What to do
From the line with "Services A-Z (189, 198)" through the line with "Preguntas frecuentes (1240, 1592)", inclusive, return each line of the data below exactly and leave the rest out.

Collected data entries

# # # # # # #

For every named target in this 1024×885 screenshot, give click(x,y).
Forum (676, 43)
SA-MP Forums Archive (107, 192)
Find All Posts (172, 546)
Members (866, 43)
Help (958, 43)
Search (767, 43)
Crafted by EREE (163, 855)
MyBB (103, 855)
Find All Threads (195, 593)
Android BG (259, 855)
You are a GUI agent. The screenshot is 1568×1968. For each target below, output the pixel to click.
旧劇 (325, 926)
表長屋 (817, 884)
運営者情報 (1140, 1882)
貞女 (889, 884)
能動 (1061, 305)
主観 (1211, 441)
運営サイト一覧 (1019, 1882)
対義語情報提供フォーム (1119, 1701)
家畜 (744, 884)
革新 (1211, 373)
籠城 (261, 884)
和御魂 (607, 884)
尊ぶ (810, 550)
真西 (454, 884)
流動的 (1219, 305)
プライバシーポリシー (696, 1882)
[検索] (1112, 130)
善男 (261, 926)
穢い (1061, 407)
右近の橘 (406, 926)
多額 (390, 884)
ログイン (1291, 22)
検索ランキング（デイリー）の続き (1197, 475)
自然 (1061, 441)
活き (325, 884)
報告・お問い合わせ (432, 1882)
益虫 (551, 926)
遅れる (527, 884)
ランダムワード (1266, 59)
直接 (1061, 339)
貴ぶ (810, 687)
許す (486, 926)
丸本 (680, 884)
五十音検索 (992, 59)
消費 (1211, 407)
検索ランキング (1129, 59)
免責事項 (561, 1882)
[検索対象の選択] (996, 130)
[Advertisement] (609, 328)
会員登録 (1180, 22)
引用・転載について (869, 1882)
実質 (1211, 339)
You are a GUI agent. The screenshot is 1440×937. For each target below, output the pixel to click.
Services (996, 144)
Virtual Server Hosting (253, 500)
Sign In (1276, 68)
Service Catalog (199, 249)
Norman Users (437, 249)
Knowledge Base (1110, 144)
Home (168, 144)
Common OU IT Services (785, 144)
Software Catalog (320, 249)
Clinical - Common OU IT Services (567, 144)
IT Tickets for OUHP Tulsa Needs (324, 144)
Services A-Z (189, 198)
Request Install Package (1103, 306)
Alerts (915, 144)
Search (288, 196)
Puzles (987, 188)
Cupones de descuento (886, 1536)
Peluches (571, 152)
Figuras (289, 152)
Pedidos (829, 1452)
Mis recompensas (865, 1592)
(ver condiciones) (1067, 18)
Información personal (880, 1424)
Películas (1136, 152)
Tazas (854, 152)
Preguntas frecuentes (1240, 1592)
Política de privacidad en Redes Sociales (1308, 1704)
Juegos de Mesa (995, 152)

# # # # # # #

Problem solution
Services A-Z (189, 198)
Request Install Package (1103, 306)
Alerts (915, 144)
Search (288, 196)
Puzles (987, 188)
Cupones de descuento (886, 1536)
Peluches (571, 152)
Figuras (289, 152)
Pedidos (829, 1452)
Mis recompensas (865, 1592)
(ver condiciones) (1067, 18)
Información personal (880, 1424)
Películas (1136, 152)
Tazas (854, 152)
Preguntas frecuentes (1240, 1592)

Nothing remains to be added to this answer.